_YOUR OBJECTIVE:_
If a record holds a picture, skip the picture but print everything else exactly.

EXERCISE INPUTS START

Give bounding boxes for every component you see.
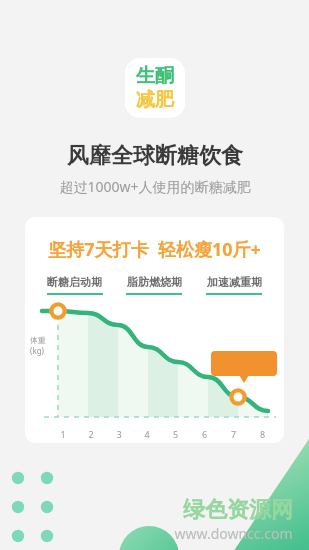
staticText: 断糖启动期 [47,275,102,289]
staticText: 3 [105,428,133,440]
staticText: 减肥 [136,88,174,112]
staticText: 5 [161,428,190,440]
staticText: (kg) [30,345,44,356]
staticText: 2 [77,428,105,440]
staticText: 7 [219,428,248,440]
staticText: 坚持7天打卡 轻松瘦10斤+ [25,237,284,262]
staticText: 6 [190,428,219,440]
staticText: 生酮 [136,64,174,88]
staticText: 超过1000w+人使用的断糖减肥 [59,177,251,196]
staticText: 加速减重期 [207,275,262,289]
staticText: www.downcc.com [174,524,293,543]
staticText: 8 [248,428,277,440]
button[interactable]: 断糖启动期 [35,275,114,295]
staticText: 风靡全球断糖饮食 [67,142,243,170]
staticText: 4 [133,428,161,440]
staticText: 脂肪燃烧期 [127,275,182,289]
staticText: 体重 [30,335,46,345]
staticText: 1 [49,428,77,440]
button[interactable]: 坚持7天打卡 轻松瘦10斤+ [25,217,284,443]
staticText: 绿色资源网 [183,496,293,524]
button[interactable]: 脂肪燃烧期 [114,275,194,295]
button[interactable]: 加速减重期 [194,275,274,295]
button[interactable]: 生酮减肥 app icon [125,58,185,118]
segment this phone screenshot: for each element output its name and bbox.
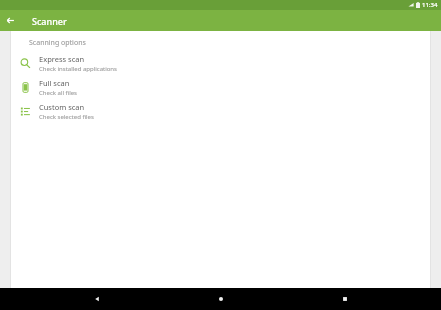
staticText: Custom scan: [39, 102, 85, 112]
button[interactable]: Custom scan: [11, 99, 430, 123]
staticText: Check all files: [39, 89, 77, 97]
button[interactable]: Recent apps: [317, 288, 372, 310]
button[interactable]: Full scan: [11, 75, 430, 99]
staticText: Full scan: [39, 78, 70, 88]
staticText: 11:34: [422, 1, 438, 9]
staticText: Scanning options: [29, 38, 86, 48]
button[interactable]: Express scan: [11, 51, 430, 75]
staticText: Check installed applications: [39, 65, 117, 73]
button[interactable]: Home: [193, 288, 248, 310]
staticText: Scanner: [32, 15, 67, 27]
button[interactable]: Navigate up: [0, 10, 21, 31]
button[interactable]: Back: [69, 288, 124, 310]
staticText: Check selected files: [39, 113, 94, 121]
staticText: Express scan: [39, 54, 85, 64]
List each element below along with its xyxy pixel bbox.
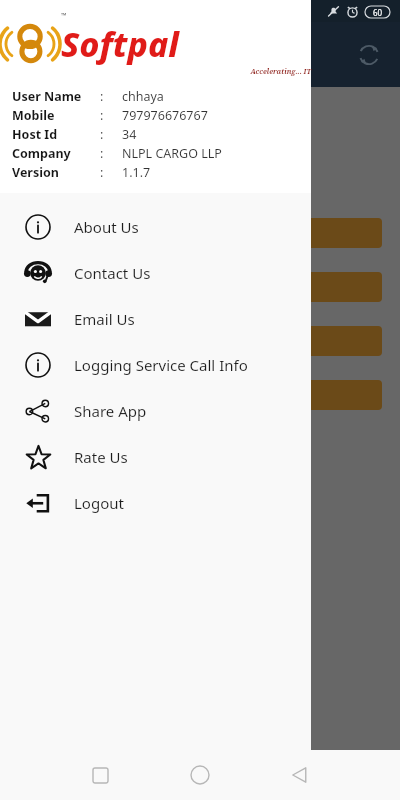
staticText: Softpal <box>61 21 179 67</box>
staticText: Contact Us <box>74 263 151 283</box>
button[interactable]: Logout <box>0 480 311 526</box>
button[interactable] <box>16 326 382 356</box>
button[interactable]: Email Us <box>0 296 311 342</box>
staticText: 60 <box>373 7 383 18</box>
button[interactable]: Refresh <box>346 32 392 78</box>
staticText: Version <box>12 164 100 181</box>
button[interactable]: Recents <box>80 755 120 795</box>
staticText: 797976676767 <box>122 107 208 124</box>
staticText: 34 <box>122 126 137 143</box>
staticText: : <box>100 107 122 124</box>
staticText: Logout <box>74 493 124 513</box>
button[interactable] <box>16 218 382 248</box>
staticText: chhaya <box>122 88 164 105</box>
button[interactable]: Home <box>180 755 220 795</box>
button[interactable]: Contact Us <box>0 250 311 296</box>
button[interactable]: Back <box>280 755 320 795</box>
button[interactable]: Rate Us <box>0 434 311 480</box>
button[interactable] <box>16 272 382 302</box>
staticText: Mobile <box>12 107 100 124</box>
staticText: About Us <box>74 217 139 237</box>
staticText: Logging Service Call Info <box>74 355 248 375</box>
button[interactable]: About Us <box>0 204 311 250</box>
button[interactable]: Logging Service Call Info <box>0 342 311 388</box>
staticText: : <box>100 164 122 181</box>
staticText: : <box>100 145 122 162</box>
staticText: Share App <box>74 401 147 421</box>
staticText: Host Id <box>12 126 100 143</box>
staticText: NLPL CARGO LLP <box>122 145 222 162</box>
staticText: ™ <box>61 11 67 21</box>
button[interactable] <box>16 380 382 410</box>
staticText: Company <box>12 145 100 162</box>
button[interactable]: Share App <box>0 388 311 434</box>
staticText: Email Us <box>74 309 135 329</box>
staticText: User Name <box>12 88 100 105</box>
staticText: : <box>100 126 122 143</box>
staticText: Accelerating... IT <box>61 67 311 77</box>
staticText: : <box>100 88 122 105</box>
staticText: 1.1.7 <box>122 164 151 181</box>
staticText: Rate Us <box>74 447 128 467</box>
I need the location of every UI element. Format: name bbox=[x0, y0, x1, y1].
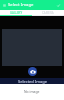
button[interactable]: Navigate up bbox=[1, 2, 7, 8]
staticText: Selected Image bbox=[18, 79, 47, 84]
button[interactable]: CAMERA bbox=[32, 10, 64, 16]
staticText: No image bbox=[24, 89, 40, 94]
staticText: GALLERY bbox=[10, 11, 23, 15]
button[interactable]: Done bbox=[55, 2, 62, 9]
button[interactable]: Take photo bbox=[28, 67, 37, 76]
staticText: Select Image bbox=[8, 2, 34, 8]
staticText: CAMERA bbox=[42, 11, 54, 15]
button[interactable]: GALLERY bbox=[0, 10, 32, 16]
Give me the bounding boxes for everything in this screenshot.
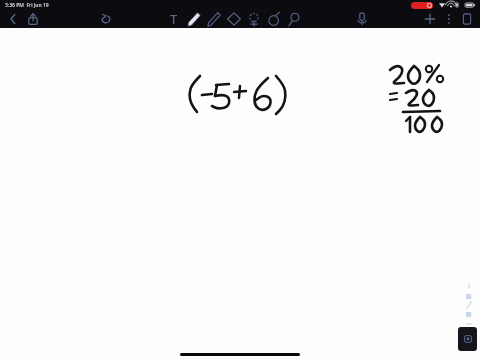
button[interactable]: T: [166, 10, 182, 28]
button[interactable]: Zoom: [286, 10, 302, 28]
button[interactable]: [411, 2, 433, 9]
button[interactable]: Pen: [206, 10, 222, 28]
button[interactable]: Pages: [460, 11, 474, 27]
button[interactable]: Share: [26, 11, 40, 27]
button[interactable]: Shapes: [266, 10, 282, 28]
button[interactable]: Back: [6, 11, 20, 27]
button[interactable]: Undo: [98, 11, 114, 27]
button[interactable]: Marker: [186, 10, 202, 28]
button[interactable]: More options: [444, 11, 454, 27]
button[interactable]: Microphone: [355, 10, 369, 28]
button[interactable]: Select: [246, 10, 262, 28]
button[interactable]: [0, 28, 480, 360]
staticText: T: [170, 10, 178, 28]
button[interactable]: Add page: [422, 11, 438, 27]
button[interactable]: Eraser: [226, 10, 242, 28]
staticText: 3:36 PM Fri Jun 19: [5, 2, 49, 9]
button[interactable]: Page thumbnails: [458, 327, 477, 351]
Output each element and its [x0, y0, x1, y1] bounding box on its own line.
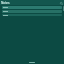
- button[interactable]: Notes: [1, 1, 10, 5]
- button[interactable]: [2, 14, 62, 16]
- button[interactable]: [2, 10, 62, 13]
- staticText: Notes: [1, 1, 10, 5]
- button[interactable]: [2, 6, 62, 9]
- button[interactable]: Search: [59, 1, 63, 5]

EXERCISE INPUTS END

_RESPONSE TO THIS EXERCISE:_
Give bounding boxes for every component you see.
staticText: 断糖启动期 [47,275,102,289]
staticText: 3 [105,428,133,440]
staticText: 减肥 [136,88,174,112]
staticText: 5 [161,428,190,440]
staticText: (kg) [30,345,44,356]
staticText: 2 [77,428,105,440]
staticText: 7 [219,428,248,440]
staticText: 坚持7天打卡 轻松瘦10斤+ [25,237,284,262]
staticText: 6 [190,428,219,440]
staticText: 生酮 [136,64,174,88]
staticText: 超过1000w+人使用的断糖减肥 [59,177,251,196]
staticText: 加速减重期 [207,275,262,289]
staticText: www.downcc.com [174,524,293,543]
staticText: 8 [248,428,277,440]
button[interactable]: 断糖启动期 [35,275,114,295]
staticText: 风靡全球断糖饮食 [67,142,243,170]
staticText: 4 [133,428,161,440]
staticText: 脂肪燃烧期 [127,275,182,289]
staticText: 体重 [30,335,46,345]
staticText: 1 [49,428,77,440]
button[interactable]: 坚持7天打卡 轻松瘦10斤+ [25,217,284,443]
staticText: 绿色资源网 [183,496,293,524]
button[interactable]: 脂肪燃烧期 [114,275,194,295]
button[interactable]: 加速减重期 [194,275,274,295]
button[interactable]: 生酮减肥 app icon [125,58,185,118]
segment this phone screenshot: for each element output its name and bbox.
staticText: Custom scan: [39, 102, 85, 112]
button[interactable]: Custom scan: [11, 99, 430, 123]
staticText: Check all files: [39, 89, 77, 97]
button[interactable]: Recent apps: [317, 288, 372, 310]
button[interactable]: Full scan: [11, 75, 430, 99]
staticText: Full scan: [39, 78, 70, 88]
staticText: 11:34: [422, 1, 438, 9]
staticText: Scanning options: [29, 38, 86, 48]
button[interactable]: Express scan: [11, 51, 430, 75]
staticText: Check installed applications: [39, 65, 117, 73]
button[interactable]: Home: [193, 288, 248, 310]
staticText: Scanner: [32, 15, 67, 27]
button[interactable]: Navigate up: [0, 10, 21, 31]
button[interactable]: Back: [69, 288, 124, 310]
staticText: Check selected files: [39, 113, 94, 121]
staticText: Express scan: [39, 54, 85, 64]
List each element below along with its xyxy pixel bbox.
staticText: Softpal <box>61 21 179 67</box>
staticText: Contact Us <box>74 263 151 283</box>
button[interactable]: Logout <box>0 480 311 526</box>
button[interactable] <box>16 326 382 356</box>
button[interactable]: Email Us <box>0 296 311 342</box>
staticText: 60 <box>373 7 383 18</box>
button[interactable]: Refresh <box>346 32 392 78</box>
staticText: Version <box>12 164 100 181</box>
button[interactable]: Recents <box>80 755 120 795</box>
staticText: 797976676767 <box>122 107 208 124</box>
staticText: 34 <box>122 126 137 143</box>
staticText: : <box>100 107 122 124</box>
staticText: Logout <box>74 493 124 513</box>
button[interactable] <box>16 218 382 248</box>
staticText: chhaya <box>122 88 164 105</box>
button[interactable]: Home <box>180 755 220 795</box>
button[interactable]: Contact Us <box>0 250 311 296</box>
button[interactable]: Back <box>280 755 320 795</box>
button[interactable]: Rate Us <box>0 434 311 480</box>
button[interactable] <box>16 272 382 302</box>
staticText: Mobile <box>12 107 100 124</box>
staticText: About Us <box>74 217 139 237</box>
staticText: Logging Service Call Info <box>74 355 248 375</box>
button[interactable]: About Us <box>0 204 311 250</box>
button[interactable]: Logging Service Call Info <box>0 342 311 388</box>
staticText: : <box>100 164 122 181</box>
staticText: : <box>100 145 122 162</box>
staticText: Share App <box>74 401 147 421</box>
staticText: Host Id <box>12 126 100 143</box>
staticText: NLPL CARGO LLP <box>122 145 222 162</box>
staticText: ™ <box>61 11 67 21</box>
button[interactable] <box>16 380 382 410</box>
staticText: Company <box>12 145 100 162</box>
button[interactable]: Share App <box>0 388 311 434</box>
staticText: Email Us <box>74 309 135 329</box>
staticText: User Name <box>12 88 100 105</box>
staticText: : <box>100 126 122 143</box>
staticText: Accelerating... IT <box>61 67 311 77</box>
staticText: : <box>100 88 122 105</box>
staticText: 1.1.7 <box>122 164 151 181</box>
staticText: Rate Us <box>74 447 128 467</box>
I need the location of every UI element. Format: name bbox=[x0, y0, x1, y1].
button[interactable]: Navigate up bbox=[1, 2, 7, 8]
staticText: Selected Image bbox=[18, 79, 47, 84]
button[interactable]: CAMERA bbox=[32, 10, 64, 16]
staticText: No image bbox=[24, 89, 40, 94]
staticText: GALLERY bbox=[10, 11, 23, 15]
button[interactable]: Done bbox=[55, 2, 62, 9]
button[interactable]: Take photo bbox=[28, 67, 37, 76]
staticText: Select Image bbox=[8, 2, 34, 8]
staticText: CAMERA bbox=[42, 11, 54, 15]
button[interactable]: GALLERY bbox=[0, 10, 32, 16]
Give me the bounding boxes for everything in this screenshot.
button[interactable]: T: [166, 10, 182, 28]
button[interactable]: Zoom: [286, 10, 302, 28]
button[interactable]: [411, 2, 433, 9]
button[interactable]: Pen: [206, 10, 222, 28]
button[interactable]: Pages: [460, 11, 474, 27]
button[interactable]: Share: [26, 11, 40, 27]
button[interactable]: Shapes: [266, 10, 282, 28]
button[interactable]: Back: [6, 11, 20, 27]
button[interactable]: Undo: [98, 11, 114, 27]
button[interactable]: Marker: [186, 10, 202, 28]
button[interactable]: More options: [444, 11, 454, 27]
button[interactable]: Microphone: [355, 10, 369, 28]
button[interactable]: Select: [246, 10, 262, 28]
button[interactable]: [0, 28, 480, 360]
staticText: T: [170, 10, 178, 28]
button[interactable]: Add page: [422, 11, 438, 27]
button[interactable]: Eraser: [226, 10, 242, 28]
staticText: 3:36 PM Fri Jun 19: [5, 2, 49, 9]
button[interactable]: Page thumbnails: [458, 327, 477, 351]
Output each element and its [x0, y0, x1, y1] bounding box on its own line.
- button[interactable]: Notes: [1, 1, 10, 5]
- button[interactable]: [2, 14, 62, 16]
- button[interactable]: [2, 10, 62, 13]
- staticText: Notes: [1, 1, 10, 5]
- button[interactable]: [2, 6, 62, 9]
- button[interactable]: Search: [59, 1, 63, 5]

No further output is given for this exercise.